A brief online search led me to this cancer center’s new patient registration page. After completing the patient information, I got an appointment (the cancer was only in 1 of the kidneys) for 2 weeks later. My new team of oncologists at the Moffitt Cancer Center initially recommended to remove the diseased kidney, and referred me to a surgeon, Logan Zemp, MD.

Initially, Dr. Zemp said he would not remove that kidney, so I continued to take the medicines, despite the minor side effects.

Side Effects and Onward

The side effects of cancer treatments are often harder to live with than the disease itself. Yes, my side effects were uncomfortable at times, but despite some minor physical inconveniences, I was still able to finish 300 triathlons. The treatment was doing its job, and I began to see progress in my scans.

In fact, in February 2022, my doctors reduced my oral medicine by half (but I was still taking the immunotherapy as well). I remember telling my oncologist after taking the lower dose, “I feel too damn good,” but they did not restore the higher dose.

Despite the initial improvement, at the end of May 2022, my new scans revealed that although the tumor had continued to shrink, it was shrinking much slower than before. I then decided to have the affected kidney removed.

For 3 weeks before and 4 weeks after the surgery, I could not use the oral targeted therapy, but it was a bet I had to take. After surgery, the pathology reports showed that about 80% of the initial tumor was gone, thanks to the medicines I was taking, and that the surgeon had removed the vast majority of the cancer!

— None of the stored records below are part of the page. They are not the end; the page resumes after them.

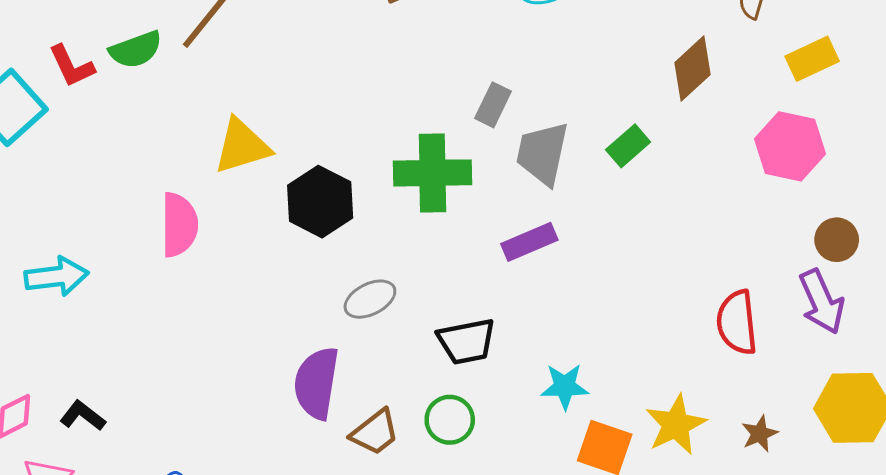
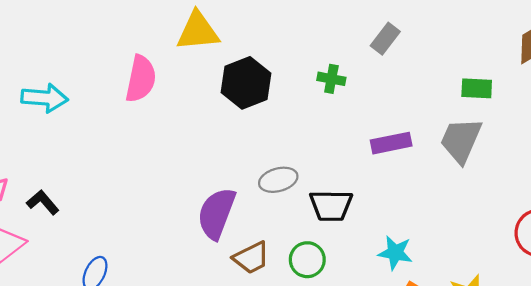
green rectangle: (628, 146) -> (477, 88), turned 32
gray trapezoid: (542, 153) -> (461, 140), moved
green cross: (432, 173) -> (331, 79), size x0.5
gray ellipse: (370, 299) -> (278, 180), moved

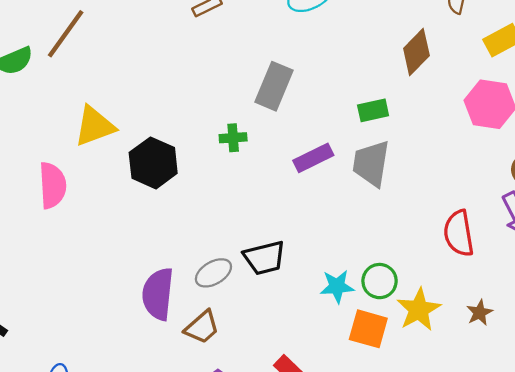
gray rectangle: (385, 39) -> (274, 86), size x1.5
purple rectangle: (391, 143) -> (313, 158), moved
gray ellipse: (278, 180) -> (213, 273), moved
green circle: (307, 260) -> (380, 281), moved

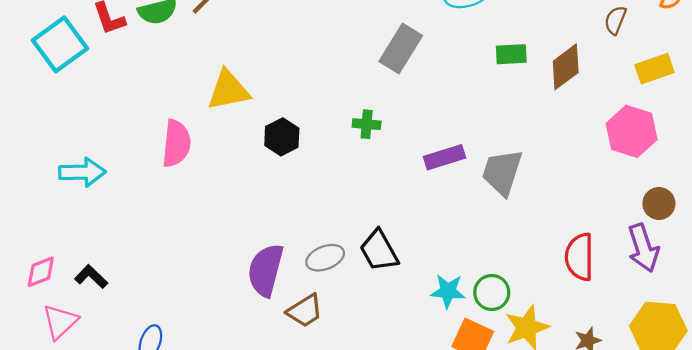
gray rectangle: (274, 86) -> (401, 49), moved
green rectangle: (373, 110) -> (511, 54), moved
black hexagon: (153, 163) -> (282, 137), size x0.7
black trapezoid: (264, 258) -> (379, 251), turned 66

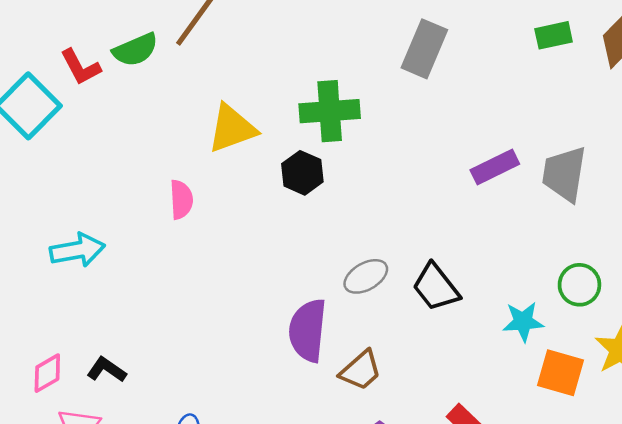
green cross: (367, 124) -> (330, 111), moved, size x1.8
pink semicircle: (176, 143) -> (181, 200), size x0.7
gray ellipse: (325, 258) -> (366, 276), moved
green circle: (492, 293) -> (579, 285), moved

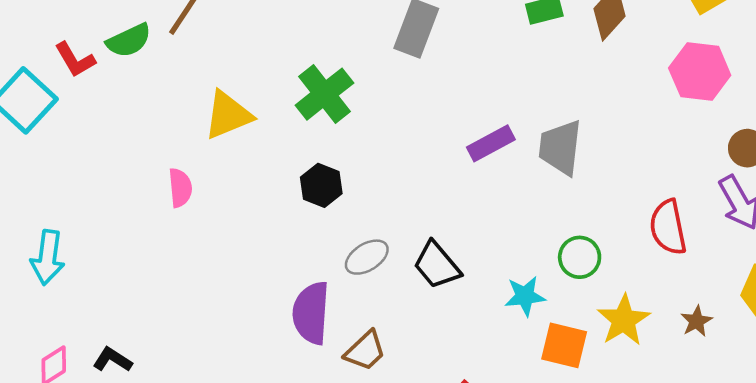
green cross: (330, 111) -> (324, 94), turned -32
black hexagon: (302, 173) -> (321, 185), moved
cyan arrow: (77, 250) -> (48, 257), moved, turned 110

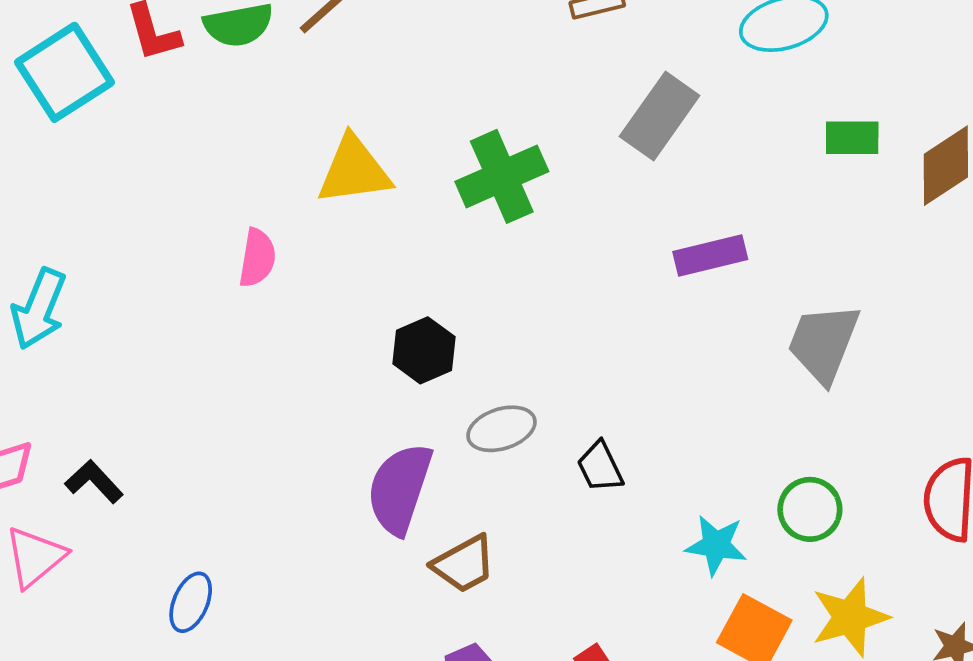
purple rectangle: (491, 143) -> (710, 256), moved
black hexagon: (321, 185) -> (424, 350), moved
black trapezoid: (437, 265) -> (600, 467), size x0.7

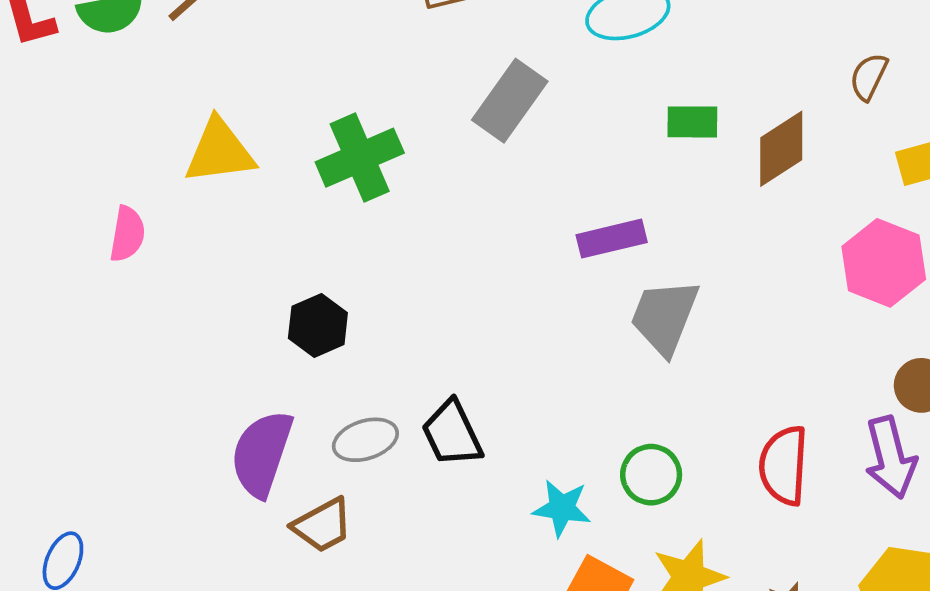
purple rectangle: (710, 256) -> (612, 239), moved
black hexagon: (424, 350) -> (318, 325), moved
gray ellipse: (501, 429) -> (365, 440), moved
black trapezoid: (600, 467) -> (452, 434), size x1.4

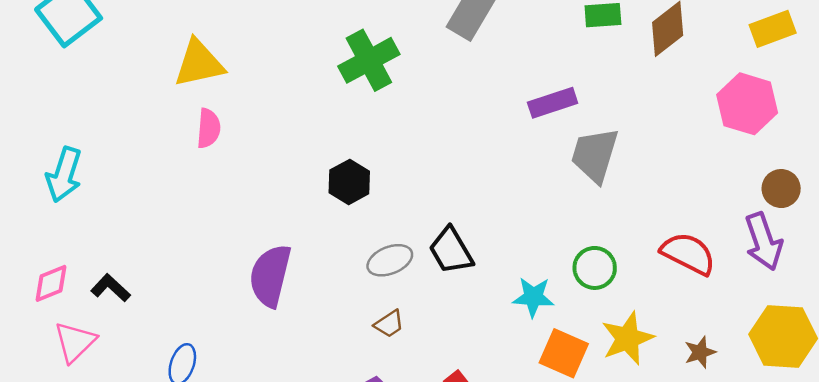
yellow triangle: (219, 151) -> (199, 63), moved
purple semicircle: (262, 454) -> (270, 276), moved
red semicircle: (784, 465) -> (688, 254), turned 118
brown trapezoid: (322, 525) -> (389, 324), moved, size x0.7

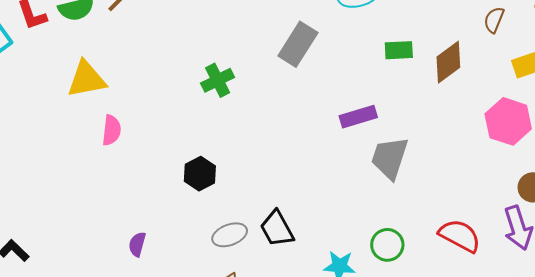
green cross: (369, 60) -> (218, 80), size x0.7
pink semicircle: (209, 128) -> (112, 130), moved
purple semicircle: (270, 276) -> (137, 244), size x0.5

As of August 2022, my scans have shown that the cancer had not spread during the time I was off the oral medication regimen for several weeks before and after surgery. I will continue to take the combination regimen of oral therapy and immunotherapy for the next 2 years, and I feel more confident about my survival.

I have retired from work, and at last count completed 303 triathlons. I can now set new goals to reach.